Inductive research involves using observation from empirical reality to develop a theory, and further forming a general conclusion based on the empirical events (Collis, & Hussey, 2014). The logic of this research is inductive as it seeks to study the processes and activities of software start-ups to develop an integrated methodology based on beneficial activities in DT and LS that fosters innovation. The study applies a qualitative inductive approach, as it is innovative and allows for flexible orientation to generate new concepts (Gioia, Corley & Hamilton, 2013) for theory building purposes. Inductive approach is also associated with the research paradigm (Collis, & Hussey, 2014), as the process of research involves making methodological assumptions of emerging patterns to develop an understanding of the applicability of DT and LD methodology in practice.

3.2

Data collection

The data obtained and analysed in this study consisted of primary data. Primary data is collected by the researchers while conducting original research to acquire empirical findings that contribute to answering the questions of research (Creswell, 2014).
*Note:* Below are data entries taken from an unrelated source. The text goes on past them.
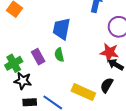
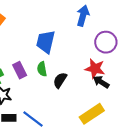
black semicircle: (107, 85) -> (60, 80), moved
yellow rectangle: (83, 92) -> (92, 114), moved, turned -60

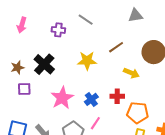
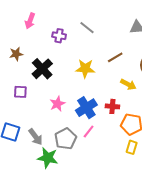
pink arrow: (22, 25) -> (30, 21), moved
brown star: (17, 68) -> (16, 54), moved
pink star: (62, 98) -> (57, 104), size x0.7
blue cross: (91, 99) -> (86, 108), size x1.5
The method and process of how the data was collected is further presented.

3.2.1

Primary data collection

As this study is exploratory, the primary data was conducted using semi-structured interviews. The purpose of conducting exploratory research is to obtain in-depth understanding of the existing problem which is not yet clarified. A semi-structured interview is a combination between a structured and unstructured interview where both predetermined questions and unplanned questions are asked (Collis & Hussey, 2014). Therefore, in this study, semi-structured interviews were chosen which allowed for extension of new knowledge and better understanding of the topic about entrepreneurial methods and innovation for software start-ups. Moreover, 22 questions were prepared in advance to have a clear scope and ensure adequate information that could be linked to the research questions. The interview questions were developed and structured according to the different stages in the methodologies LS and DT. How the interview questions were developed will be explained in further detail below. Finally, it was important to have a structured way of collecting data to have a clear method for coding and analysing the set of data.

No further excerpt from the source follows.